Elle avait refusé d’entrer dans la salle où ils se réunissaient à nouveau après déjeuner.
— C’est de l’enfantillage. Tu le sais, n’est-ce pas, Séphrénia ?
— Je ne sers plus à rien ici, et je fréquente les Élènes depuis assez longtemps pour savoir ce qu’il est prudent de faire, en pareil cas, quand on est styrique. Tant qu’on est utile, on est relativement en sûreté parmi eux. Après, on devient encombrant et les Élènes ont une façon assez expéditive de traiter les gens encombrants. Je n’aimerais pas que vous me glissiez une lame entre les côtes.
— Arrête, Séphrénia. Ce genre de conversation m’ennuie. Nous t’aimons, et ça n’a rien à voir avec les services que tu peux ou ne peux pas nous rendre. Tu es en train de briser le cœur de Vanion, tu le sais ?

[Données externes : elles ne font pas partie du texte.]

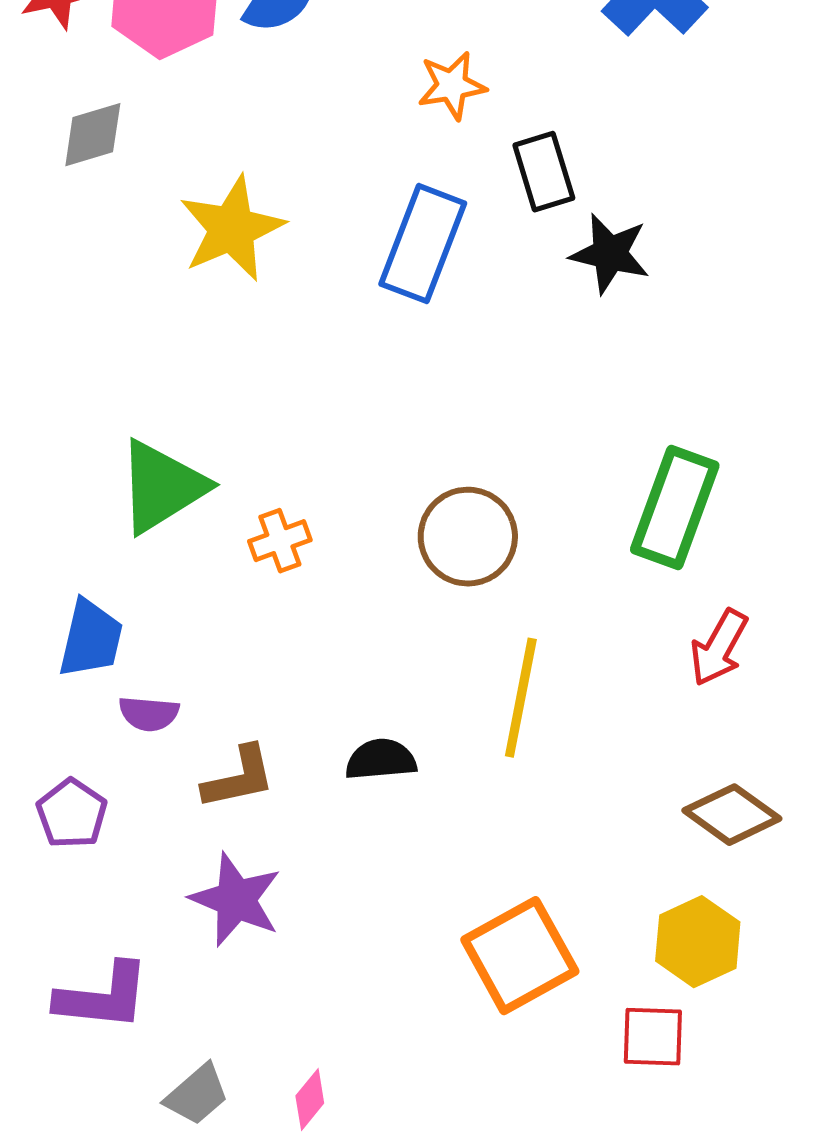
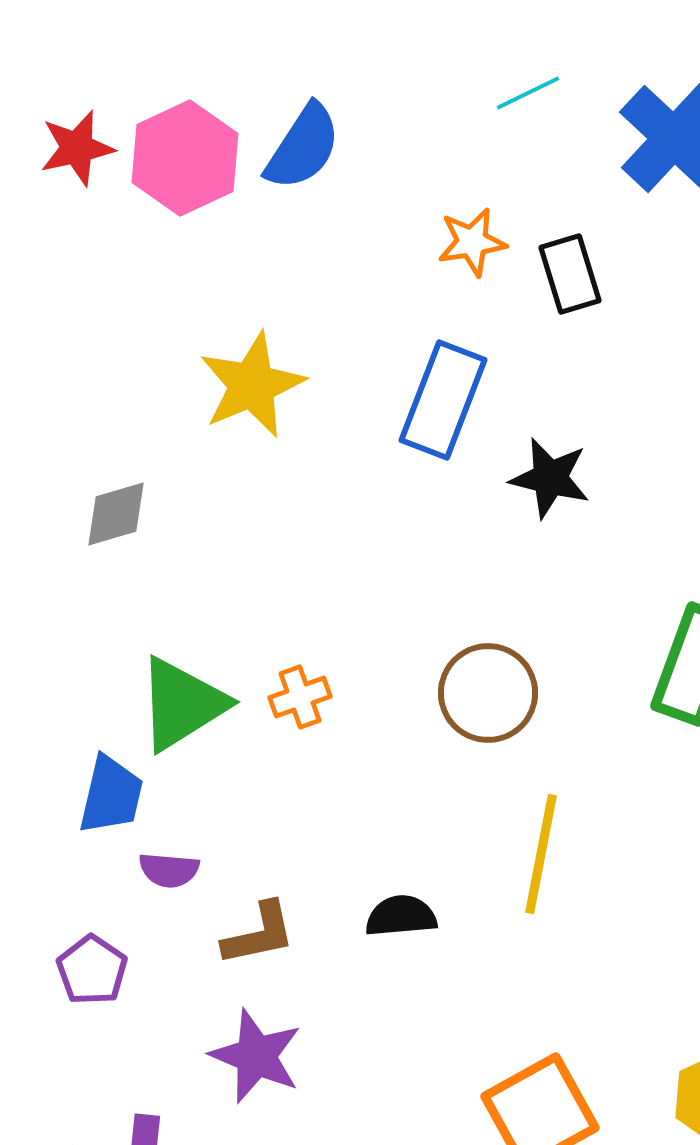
gray diamond: (93, 135) -> (116, 514), moved
black rectangle: (544, 172) -> (570, 274), moved
black star: (610, 254) -> (550, 478), moved
green triangle: (162, 487) -> (182, 704), moved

— Et alors ? Il a bien brisé le mien. Tu n’auras qu’à t’en remettre à Xanetia pour résoudre tes problèmes, puisque vous vous entendez si bien.
— C’est indigne de toi, petite mère.
— Compte tenu des circonstances, je préférerais que tu ne m’appelles plus ainsi, Émouchet, répondit-elle en levant le menton. C’est un peu grotesque. Je serai dans ma chambre – si c’est encore la mienne. Dans le cas contraire, j’irai vivre dans la communauté styrique de Mathérion. Tu voudras bien me faire prévenir quand Zalasta arrivera, si ce n’est pas trop te demander.

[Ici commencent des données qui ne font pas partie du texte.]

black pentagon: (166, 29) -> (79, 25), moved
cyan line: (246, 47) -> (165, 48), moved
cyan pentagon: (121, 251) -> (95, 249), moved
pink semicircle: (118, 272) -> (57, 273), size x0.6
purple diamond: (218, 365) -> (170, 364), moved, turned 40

Elle tourna les talons et s’éloigna dans le couloir, drapée dans sa douleur.
Émouchet jura tout bas. Puis il vit Kalten et Aleanne qui arrivaient dans le couloir. Voilà au moins un problème résolu. La fille aux yeux de biche lui avait ri au nez quand il lui avait proposé en bredouillant de laisser la place à Bérit, et avait apparemment réussi à le convaincre que son attention ne s’était jamais détournée de lui.
— Mais vous ne la quittez pas d’une semelle, messire Kalten, faisait-elle d’un ton accusateur. Vous lui tournez sans cesse autour et vous veillez en permanence à la satisfaction du moindre de ses désirs.

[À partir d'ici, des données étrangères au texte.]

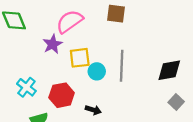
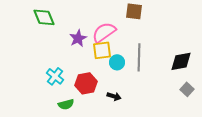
pink semicircle: (70, 22) -> (104, 32), moved

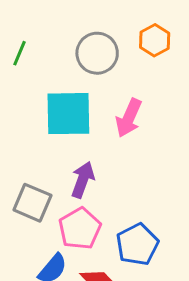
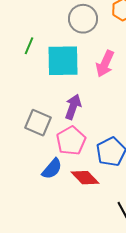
green line: (19, 53) -> (29, 46), moved

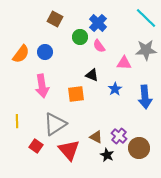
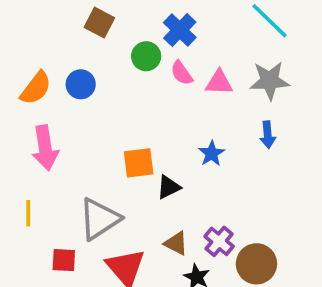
pink triangle: (124, 63) -> (219, 82), moved
black triangle: (92, 75) -> (169, 187), moved, turned -48
pink arrow: (42, 86) -> (45, 148), moved
blue arrow: (145, 97) -> (268, 135), moved, size x0.6
red square: (36, 146) -> (64, 260), turned -32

— C’est un devoir, Aleanne, expliquait Kalten. Je ne le fais pas par affection pour elle.
— Vous vous acquittez de ce devoir avec un zèle un peu trop assidu à mon goût, messire Chevalier, reprit Aleanne, et sa voix, ce merveilleux instrument, en disait plus long qu’un roman.
— Seigneur, gémit Emouchet.
Pourquoi fallait-il toujours qu’il se retrouve impliqué dans des problèmes personnels ? Il s’avança rapidement pour mettre fin au drame avant qu’il ne prenne des proportions démesurées. Il se planta devant eux dans le couloir.
— Si on réglait ça tout de suite ? suggéra-t-il sans détours.
— Ça quoi ? demanda Kalten. Et puis ce ne sont pas tes oignons, Emouchet.
— Si, ça me regarde. Tu es content qu’Aleanne n’ait pas le béguin pour Bérit ? Bon, reprit-il tandis que Kalten et la fille échangeaient un coup d’œil un peu penaud. Félicitations. Maintenant, passons tout de suite à l’affaire Xanetia. Kalten vous dit la vérité, Aleanne. Ou plutôt, il vous l’aurait dite si vous l’aviez laissé parler. Il reste près d’elle par devoir, pour qu’il ne lui arrive aucun mal. Nous avons conclu un accord avec son peuple, et elle est notre otage. Elle nous garantit que les Delphae ne reviendront pas sur leur parole. S’ils tentaient une quelconque traîtrise, Kalten la tuerait. Voilà pourquoi il ne la quitte pas d’une semelle.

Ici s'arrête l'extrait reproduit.